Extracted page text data
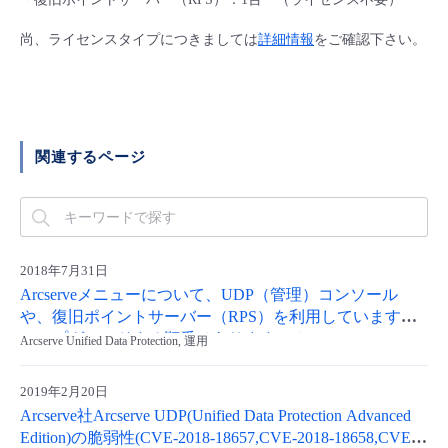
■ セットアップガイド
尚、ライセンスタイプにつきましては
詳細情報
をご確認下さい。
パートナー
- データと分析
管理機能
サポート
IoT
故障/メンテナンス履歴
- 新規お申し込み方法
販売パートナー向けプログラム
トレーニング/操作動画
- IoT
すべてのメニューを見る
管理機能
モニタリング/監査
メンテナンス予定
- 初期設定・確認
協業パートナー
関連するページ
脱炭素化
- マルチクラウド利用
すべてのメニューを見る
サポート
定期メンテナンス
- ユーザー機能の管理
- リモートワーク
すべてのメニューを見る
- 登録情報の管理
2018年7月31日
- ITインフラストラクチャー
- APIリファレンス
Arcserveメニューについて、UDP（管理）コンソール
や、復旧ポイントサーバー（RPS）を利用しています。
- その他
アップグレードする順番はありますか？
Arcserve Unified Data Protection, 運用
■ 基本構築ガイド
2019年2月20日
Arcserve社Arcserve UDP(Unified Data Protection Advanced
- クラウド / サーバー
Edition)の脆弱性(CVE-2018-18657,CVE-2018-18658,CVE-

EXERCISE DESCRIPTION: Find the line containing "尚、ライセンスタイプにつきましては", then output it and every line after it to the end of the data, exactly.

OUTPUT OF THE EXERCISE:
尚、ライセンスタイプにつきましては
詳細情報
をご確認下さい。
パートナー
- データと分析
管理機能
サポート
IoT
故障/メンテナンス履歴
- 新規お申し込み方法
販売パートナー向けプログラム
トレーニング/操作動画
- IoT
すべてのメニューを見る
管理機能
モニタリング/監査
メンテナンス予定
- 初期設定・確認
協業パートナー
関連するページ
脱炭素化
- マルチクラウド利用
すべてのメニューを見る
サポート
定期メンテナンス
- ユーザー機能の管理
- リモートワーク
すべてのメニューを見る
- 登録情報の管理
2018年7月31日
- ITインフラストラクチャー
- APIリファレンス
Arcserveメニューについて、UDP（管理）コンソール
や、復旧ポイントサーバー（RPS）を利用しています。
- その他
アップグレードする順番はありますか？
Arcserve Unified Data Protection, 運用
■ 基本構築ガイド
2019年2月20日
Arcserve社Arcserve UDP(Unified Data Protection Advanced
- クラウド / サーバー
Edition)の脆弱性(CVE-2018-18657,CVE-2018-18658,CVE-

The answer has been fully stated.